Friday, September 18, 2009

One of Those Weeks

I have had one of those weeks. We all have them. It is one of those times that you question everything you are doing and wonder if it is really the right thing. After being close to tears on Wednesday, my husband, ever so politely, reminded me to take the advice I give people all the time. In one of the homeschooling talks I give, I tell mothers that their days are only going to be as good as they make them. When we are lazy as their teachers, more then likely our days are going to be pretty nasty. I know this and I think that is why I get so frustrated. I just get upset with myself and then take it out on them. I started the week sick and then just could not get my groove on. The fact that my two oldest are on complete opposite ends of the spectrum on what works for them does not help. I can put one on auto-pilot and get through days like this. The other, not so much. Things quickly deteriorate with this child when I cannot devote major time to watching this child's back and making sure things are getting done. So, how did the week end? It ended with me revamping and starting over. I have to remind myself everyday that tomorrow is a new day and I have chance to reclaim our homeschool. But, man, am I glad it is FRIDAY!!

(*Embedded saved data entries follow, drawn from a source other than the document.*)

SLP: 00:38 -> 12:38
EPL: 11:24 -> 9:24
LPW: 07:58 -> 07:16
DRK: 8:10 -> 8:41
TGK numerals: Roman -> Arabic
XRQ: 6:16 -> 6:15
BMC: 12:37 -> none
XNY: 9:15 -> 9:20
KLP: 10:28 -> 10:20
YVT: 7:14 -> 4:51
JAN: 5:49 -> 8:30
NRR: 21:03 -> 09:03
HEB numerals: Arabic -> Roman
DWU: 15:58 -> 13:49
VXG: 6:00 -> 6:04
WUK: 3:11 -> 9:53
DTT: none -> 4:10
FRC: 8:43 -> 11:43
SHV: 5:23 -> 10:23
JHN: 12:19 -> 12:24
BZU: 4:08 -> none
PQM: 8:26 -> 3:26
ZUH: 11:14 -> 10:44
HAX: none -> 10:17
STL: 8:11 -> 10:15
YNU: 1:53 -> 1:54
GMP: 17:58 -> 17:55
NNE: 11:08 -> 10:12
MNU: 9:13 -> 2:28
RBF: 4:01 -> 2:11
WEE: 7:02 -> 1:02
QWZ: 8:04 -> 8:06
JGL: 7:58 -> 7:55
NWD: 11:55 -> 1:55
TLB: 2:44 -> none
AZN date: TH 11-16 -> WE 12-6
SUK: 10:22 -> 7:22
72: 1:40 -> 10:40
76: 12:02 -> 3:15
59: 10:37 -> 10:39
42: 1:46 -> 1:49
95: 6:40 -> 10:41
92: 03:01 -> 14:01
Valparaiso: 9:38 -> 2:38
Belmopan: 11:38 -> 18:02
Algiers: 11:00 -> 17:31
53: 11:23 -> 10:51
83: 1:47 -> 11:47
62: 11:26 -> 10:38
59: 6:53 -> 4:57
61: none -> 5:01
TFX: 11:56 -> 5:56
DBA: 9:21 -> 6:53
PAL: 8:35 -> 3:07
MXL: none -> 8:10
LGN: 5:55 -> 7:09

Thursday, September 17, 2009

Mashed Potatoes Anyone?

Did you know the bathroom sink makes a great mixing bowl? Walked into the bathroom to find an entire box of instant mashed potatoes dumped out and mixed with water. They were actually just the right consistency. He said he was making dinner. I'll let you guess which he that would be.

Monday, September 7, 2009

And We're Off

It all comes down tomorrow. We started school last week. But, I like the slow start. We have our big annual breakfast out and then we do 2 or 3 subjects and try to get on a better schedule. Tomorrow we will do it ALL. It's funny. A month ago I so did not want to even think about school. But, now I am ready for some structure. A former pastor's wife of ours used to say the reason the end of pregnancy was so hard, was so we would not be afraid of labor. Tonight I am thinking the reason the kids go crazy with very little structure is so I will not be afraid of the daily schedule with something scheduled into every minute of the day. Ladies, I am not afraid and I even am looking forward to tomorrow! How are your school days going?